Assignment>
Scan the records for "Studio". Show the matching lines.

Stored records>
= Beginning of Section =
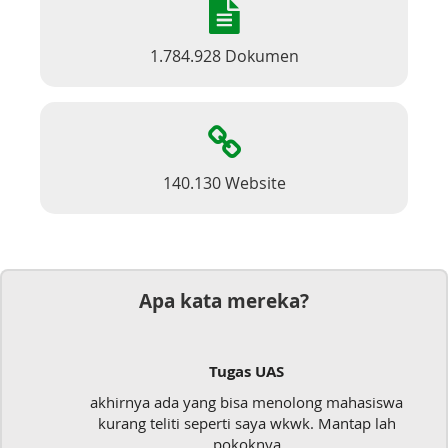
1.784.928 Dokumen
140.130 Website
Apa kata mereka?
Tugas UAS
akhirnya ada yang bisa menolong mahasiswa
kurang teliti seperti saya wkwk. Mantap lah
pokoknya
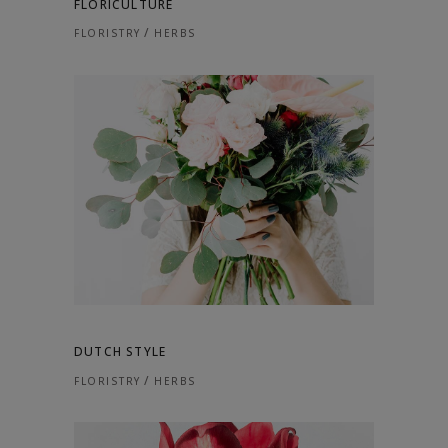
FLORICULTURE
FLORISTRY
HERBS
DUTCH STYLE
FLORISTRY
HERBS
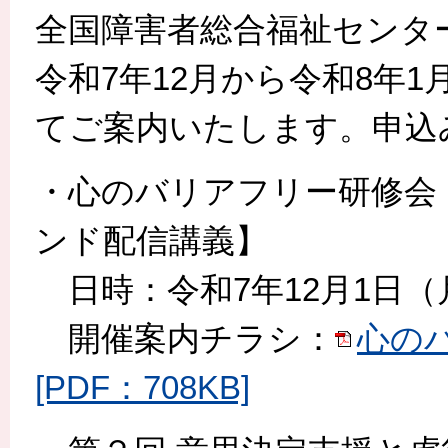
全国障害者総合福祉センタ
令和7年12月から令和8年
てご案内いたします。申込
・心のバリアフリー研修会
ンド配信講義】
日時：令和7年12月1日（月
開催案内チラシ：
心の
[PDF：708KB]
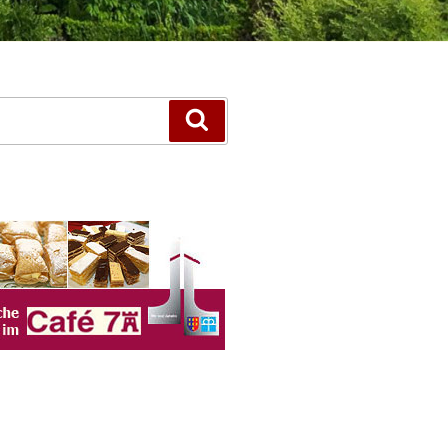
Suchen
= End of Section =
= Beginning of Section =
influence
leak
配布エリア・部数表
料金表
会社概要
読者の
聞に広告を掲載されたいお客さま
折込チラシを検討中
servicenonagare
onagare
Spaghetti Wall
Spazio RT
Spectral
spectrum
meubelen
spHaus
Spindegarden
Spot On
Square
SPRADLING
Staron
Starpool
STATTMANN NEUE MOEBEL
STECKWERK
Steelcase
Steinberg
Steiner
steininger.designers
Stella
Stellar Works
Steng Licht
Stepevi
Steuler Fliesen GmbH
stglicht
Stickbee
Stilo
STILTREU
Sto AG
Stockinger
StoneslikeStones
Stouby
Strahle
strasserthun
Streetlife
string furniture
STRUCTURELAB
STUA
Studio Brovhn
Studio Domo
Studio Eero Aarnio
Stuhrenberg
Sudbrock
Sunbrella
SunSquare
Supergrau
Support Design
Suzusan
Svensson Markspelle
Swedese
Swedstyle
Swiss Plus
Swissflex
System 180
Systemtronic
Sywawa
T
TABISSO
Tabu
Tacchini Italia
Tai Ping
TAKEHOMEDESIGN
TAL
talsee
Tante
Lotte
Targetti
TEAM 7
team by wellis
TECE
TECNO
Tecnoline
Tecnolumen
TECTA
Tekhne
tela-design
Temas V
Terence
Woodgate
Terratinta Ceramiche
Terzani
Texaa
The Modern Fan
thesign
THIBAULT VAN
= End of Section =
Your response>
Studio Brovhn
Studio Domo
Studio Eero Aarnio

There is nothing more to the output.